(Stored data entries)
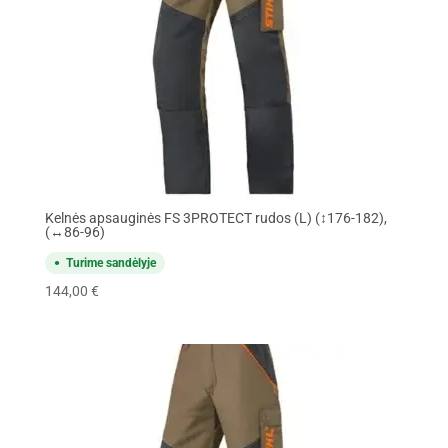
Kelnės apsauginės FS 3PROTECT rudos (L) (↕176-182),
(↔86-96)
Turime sandėlyje
144,00
€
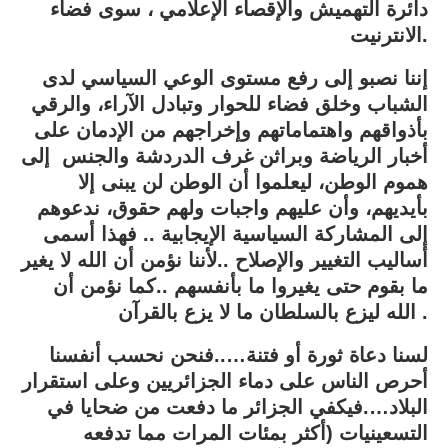
دائرة التهميش والإقصاء الإعلامي ، سوى فضاء
الانترنيت.
إننا نصبو إلى رفع مستوى الوعي السياسي لدى
الشباب وخلق فضاء للحوار وتبادل الآراء، والرقي
بأذواقهم واهتماماتهم وإخراجهم من الإدمان على
أخبار الرياضة وبراثن غرف الدردشة والجنس إلى
هموم الوطن، ليعلموا أن الوطن لن يبنى إلا
بأيديهم، وأن عليهم واجبات ولهم حقوق، ندعوهم
إلى المشاركة السياسية الإيجابية .. فهذا أسمى
أساليب التغيير والإصلاح ..لأننا نؤمن أن الله لا يغير
ما بقوم حتى يغيروا ما بأنفسهم ..كما نؤمن أن
الله ليزع بالسلطان ما لا يزع بالقرآن .
لسنا دعاة ثورة أو فتنة…..فنحن نحسب أنفسنا
أحرص الناس على دماء الجزائريين وعلى استقرار
البلاد….فيكفي الجزائر ما دفعت من ضحايا في
التسعينيات (أكثر بمئات المرات مما تدفعه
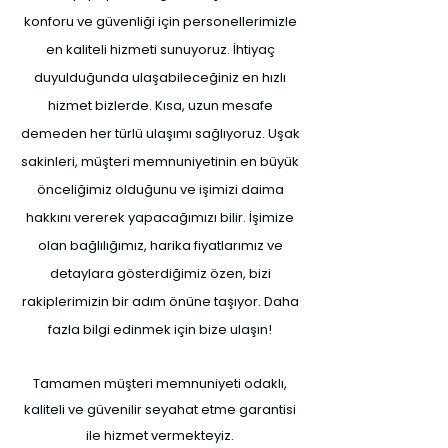
konforu ve güvenliği için personellerimizle
en kaliteli hizmeti sunuyoruz. İhtiyaç
duyulduğunda ulaşabileceğiniz en hızlı
hizmet bizlerde. Kısa, uzun mesafe
demeden her türlü ulaşımı sağlıyoruz. Uşak
sakinleri, müşteri memnuniyetinin en büyük
önceliğimiz olduğunu ve işimizi daima
hakkını vererek yapacağımızı bilir. İşimize
olan bağlılığımız, harika fiyatlarımız ve
detaylara gösterdiğimiz özen, bizi
rakiplerimizin bir adım önüne taşıyor. Daha
fazla bilgi edinmek için bize ulaşın!
Tamamen müşteri memnuniyeti odaklı,
kaliteli ve güvenilir seyahat etme garantisi
ile hizmet vermekteyiz.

§ **WHAT YOU WILL DO**: Go to the line that contains "لسنا دعاة ثورة أو فتنة…..فنحن نحسب أنفسنا" and copy it and every line after it through the end of the entries, exactly, without the pictures.

§ **OUTPUT OF THE TASK**:
لسنا دعاة ثورة أو فتنة…..فنحن نحسب أنفسنا
أحرص الناس على دماء الجزائريين وعلى استقرار
البلاد….فيكفي الجزائر ما دفعت من ضحايا في
التسعينيات (أكثر بمئات المرات مما تدفعه
konforu ve güvenliği için personellerimizle
en kaliteli hizmeti sunuyoruz. İhtiyaç
duyulduğunda ulaşabileceğiniz en hızlı
hizmet bizlerde. Kısa, uzun mesafe
demeden her türlü ulaşımı sağlıyoruz. Uşak
sakinleri, müşteri memnuniyetinin en büyük
önceliğimiz olduğunu ve işimizi daima
hakkını vererek yapacağımızı bilir. İşimize
olan bağlılığımız, harika fiyatlarımız ve
detaylara gösterdiğimiz özen, bizi
rakiplerimizin bir adım önüne taşıyor. Daha
fazla bilgi edinmek için bize ulaşın!
Tamamen müşteri memnuniyeti odaklı,
kaliteli ve güvenilir seyahat etme garantisi
ile hizmet vermekteyiz.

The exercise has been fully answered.